KARMEL: It really is. And therein lies the rub. It has come to a point where it is too much to keep up with. So, we need to do two things. One: we need to create a set of win-win incentives in the industry to accelerate progress. So, all sides see the benefit, and we build partnerships instead of battlegrounds, where we make security the reason to modernize systems and move to cloud based systems, as opposed to the impediment.

Now, the way we do that is, we talked about before, we first implement systems, then we accredit them, and then we assess them. In the vein of rethinking security, We should certify systems, then implement, and then assess those systems, something we can think of as continuous contextual assurance.

ABERMAN: So, how do we certify something we haven’t deployed yet, though?
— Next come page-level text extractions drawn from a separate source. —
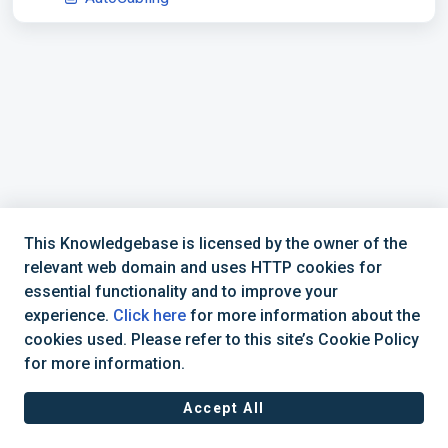
This Knowledgebase is licensed by the owner of the
relevant web domain and uses HTTP cookies for
essential functionality and to improve your
experience.
Click here
for more information about the
cookies used. Please refer to this site’s Cookie Policy
877-392-6521
CadActive Technologies, Inc © 2025 |
for more information.
Accept All
Cookie policy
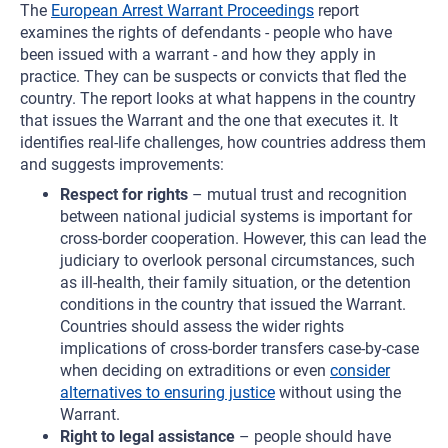
The
European Arrest Warrant Proceedings
report
examines the rights of defendants - people who have
been issued with a warrant - and how they apply in
practice. They can be suspects or convicts that fled the
country. The report looks at what happens in the country
that issues the Warrant and the one that executes it. It
identifies real-life challenges, how countries address them
and suggests improvements:
Respect for rights
– mutual trust and recognition
between national judicial systems is important for
cross-border cooperation. However, this can lead the
judiciary to overlook personal circumstances, such
as ill-health, their family situation, or the detention
conditions in the country that issued the Warrant.
Countries should assess the wider rights
implications of cross-border transfers case-by-case
when deciding on extraditions or even
consider
alternatives to ensuring justice
without using the
Warrant.
Right to legal assistance
– people should have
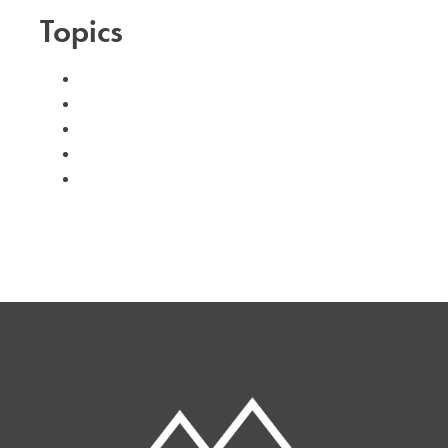
Topics
#advent
#family
#kids
#volunteer
#worship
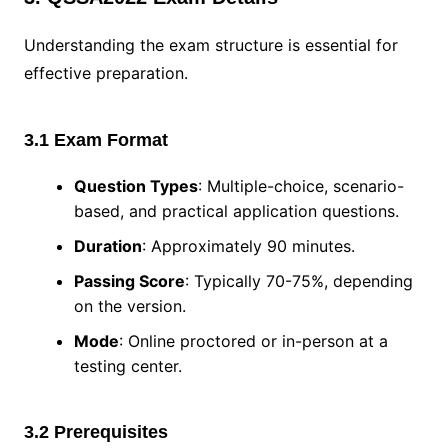
Understanding the exam structure is essential for
effective preparation.
3.1 Exam Format
Question Types
: Multiple-choice, scenario-
based, and practical application questions.
Duration
: Approximately 90 minutes.
Passing Score
: Typically 70-75%, depending
on the version.
Mode
: Online proctored or in-person at a
testing center.
3.2 Prerequisites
KARMEL: So, that model is defining what those security controls are first, implementing those security controls in the information system, and then assessing the efficacy of those controls to ensure your compliance package is up to date, and that you’re meeting not just the audit trail that’s required and the certification and accreditation components that are required to make sure your system is modern, but now when these new modules come to bear, you’re not trying to figure out, how do I ensure that my system is compliant? Because you started with the certification process.

ABERMAN: In other words, I make the software work for me, instead of me working for the software?

KARMEL: That’s exactly right.

ABERMAN: Well, Anil, I think that’s a really interesting paradigm, and I’m sure a lot of CEOs will be really interested in hearing how you at C2 Labs and another others in town are going to demystify a problem that we all have to solve. And God knows their liabilities will be down. So, thanks for joining us today.

KARMEL: Thanks so much for having me.

ABERMAN: That was Anil Karmel, CEO of C2 Labs.